Daniela Graça

Espelho Cinemático

Daniela Graça

Alma Viva (2022)

Alma Viva é a primeira longa-metragem da cineasta luso-francesa Cristèle Alves Meira, autora das curtas Sol Branco (2015), Campo de Víboras (2016) e Invisível Herói (2019). O filme foi apresentado pela primeira vez em maio na 75ª edição do Festival de Cannes e em setembro foi selecionado pela Academia Portuguesa de Cinema como candidato português aos Óscares 2023.  Alma Viva, produzido pela Midas Filmes em coprodução com França e Bélgica, chegou às salas portuguesas no passado dia 3 de novembro.

Alma Viva é uma história fictícia marcada por realismo mágico, mas baseada nas experiências reais da autora. Todos os verões, a nossa protagonista e guia, a pequena Salomé (Lua Michel), filha de emigrantes portugueses em França, visita a terra natal da mãe em Trás-os-Montes. Salomé conhece todos os cantos da casa e sabe todos os caminhos da aldeia e dos montes que a rodeiam. Ela acompanha as rezas e canções que a avó (Éster Catalão) lhe ensina com toda a naturalidade e certidão - uma prova incontestável do laço emocional e espiritual que a une à matriarca da família, considerada uma bruxa por muitos dos aldeões. Mas depois da avó morrer inesperadamente durante a noite, Salomé convence-se que foi possuída pelo espírito dela.

O corpo da velha senhora ainda está por enterrar e os seus filhos, os adultos da família, criam o caos ao discutirem incessantemente sobre dinheiro. As diferenças monetárias e os rancores individuais entre os filhos que emigraram e os que ficaram em Portugal tornam-se óbvias. Entretanto, Salomé deambula pela aldeia de noite, possuída pelo espírito da avó, e procura vingar-se da vizinha que acredita ser a culpada pela morte da avó. A menina sucede e fere a vizinha, mas a força espiritual que comanda o corpo de Salomé continua inquieta. Rapidamente o comportamento anormal de Salomé é descoberto pelos habitantes da aldeia, que ficam convencidos que “a garota tem o Diabo no corpo”, e confrontam a família de Salomé, a família das bruxas.

Em Alma Viva os espíritos são reais porque as pessoas acreditam; os mitos e rituais fazem parte do legado vivo comunitário desta pequena aldeia. As preces e cânticos à luz das celas; os chás de ervas; São Jorge, o santo guerreiro; as máscaras e as festas; as tradições antigas… Tudo isto torna o surreal em algo palpável, e é pelos olhos de Salomé, uma criança que confronta pela primeira vez a morte de alguém que ama, que o realismo mágico ganha forma e respira.

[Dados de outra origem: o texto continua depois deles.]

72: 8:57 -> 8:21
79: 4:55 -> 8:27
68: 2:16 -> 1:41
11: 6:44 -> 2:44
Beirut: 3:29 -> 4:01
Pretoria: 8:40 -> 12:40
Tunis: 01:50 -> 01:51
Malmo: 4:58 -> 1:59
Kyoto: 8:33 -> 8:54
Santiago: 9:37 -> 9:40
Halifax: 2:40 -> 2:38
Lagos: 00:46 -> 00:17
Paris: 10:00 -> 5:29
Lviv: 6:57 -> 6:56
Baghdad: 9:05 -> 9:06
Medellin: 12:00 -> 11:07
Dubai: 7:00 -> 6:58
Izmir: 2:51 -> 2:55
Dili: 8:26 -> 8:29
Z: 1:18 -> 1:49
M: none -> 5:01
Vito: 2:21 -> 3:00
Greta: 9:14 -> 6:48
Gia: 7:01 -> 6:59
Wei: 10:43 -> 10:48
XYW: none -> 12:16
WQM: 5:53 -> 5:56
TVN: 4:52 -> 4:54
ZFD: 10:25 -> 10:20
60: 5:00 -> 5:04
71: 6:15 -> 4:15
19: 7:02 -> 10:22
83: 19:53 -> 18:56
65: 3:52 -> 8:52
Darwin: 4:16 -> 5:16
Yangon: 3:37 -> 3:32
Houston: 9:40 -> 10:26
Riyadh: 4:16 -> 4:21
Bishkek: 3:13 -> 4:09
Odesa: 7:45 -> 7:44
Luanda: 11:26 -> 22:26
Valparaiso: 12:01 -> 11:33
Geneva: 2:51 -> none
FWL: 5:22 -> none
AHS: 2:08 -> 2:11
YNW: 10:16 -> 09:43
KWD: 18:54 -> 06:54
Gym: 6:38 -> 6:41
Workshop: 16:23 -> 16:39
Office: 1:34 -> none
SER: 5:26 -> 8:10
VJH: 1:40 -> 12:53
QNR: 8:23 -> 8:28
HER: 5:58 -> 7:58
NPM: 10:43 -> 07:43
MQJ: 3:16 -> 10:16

Alma Viva é um filme profundamente autêntico que explora o ruralismo, o espiritualismo, o núcleo familiar, a questão da emigração e o papel das mulheres que se rebelam em comunidades tradicionais, “mais tarde ou mais cedo, todas as mulheres independentes serão acusadas de bruxaria”. O filme foi rodado em Junqueira, a aldeia da mãe de Cristèle Alves Meira, e o elenco é composto por atores profissionais e não-atores da região, incluindo a atriz Lua Michel, filha de Cristèle. A receita da cineasta, em que a fantasia e o real convergem e dialogam até alcançarem um equilíbrio, resulta em cenas incrivelmente familiares e tangíveis que a maioria da audiência certamente reconhecerá. Um filme extremamente rico em cultura e simbolismo no qual o humor e a tragédia coexistem em simultâneo.